The shareholders are considering raising money, which may include bringing in other investors, according to the story on the Journal's Web site.

AIG, one of the world's largest insurers, teetered on the brink of collapse early this week as it looked for fresh cash to help shore up its balance sheet, which was facing a liquidity shortfall amid the continued downturn in the credit markets.
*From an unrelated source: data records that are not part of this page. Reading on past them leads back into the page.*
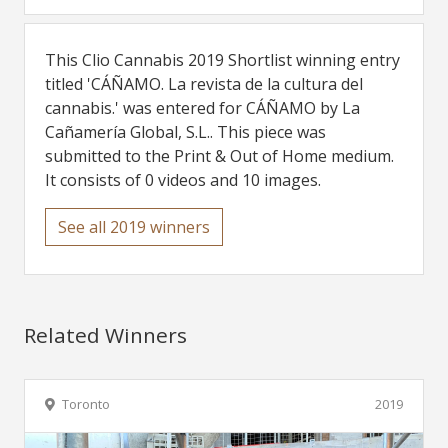
This Clio Cannabis 2019 Shortlist winning entry
titled 'CÁÑAMO. La revista de la cultura del
cannabis.' was entered for CÁÑAMO by La
Cañamería Global, S.L.. This piece was
submitted to the Print & Out of Home medium.
It consists of 0 videos and 10 images.
See all 2019 winners
Related Winners
Toronto
2019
On Tuesday, the Federal Reserve agreed to provide the New York-based company with the two-year, $85 billion loan in return for a 79.9 percent stake in AIG and the ability to remove senior management.

An AIG spokesman did not have an immediate comment, and a spokesman for AIG's largest individual shareholder, former CEO Maurice "Hank" Greenberg, declined to comment.


RUSSIAN MARKETS RECOVER QUICKLY

MOSCOW — Russia's financial markets closed up by more than 20 percent yesterday after a volatile session that saw trading suspended twice as stocks shot higher.

The RTS and MICEX stock exchanges were rebounding off the government's efforts to rush through emergency measures that included more money for banks and purchases of shares to stem plunging prices.

Trading was halted twice after shares gained sharply, breaching technical limits. It resumed shortly before the markets closed.


GOVERNMENT SUED FOR $435M BY P&G

CINCINNATI — Procter & Gamble Co., the consumer products maker whose products include Crest toothpaste and Pampers diapers, is suing the U.S. government for nearly $435 million.

The Cincinnati-based company says the government owes it that amount in taxes and interest after it was "erroneously and illegally assessed" in an IRS audit. The IRS had billed P&G in June after an audit of returns for its 2001-2005 tax years, the lawsuit states.

P&G says it paid the additional taxes and interest the IRS claimed were owed, but is suing to get the money back.

The dispute stems over credits and deductions for technologies donated to universities, medical centers and research foundations; donated artwork; costs of obtaining patents; and foreign tax issues involving the six years of tax returns.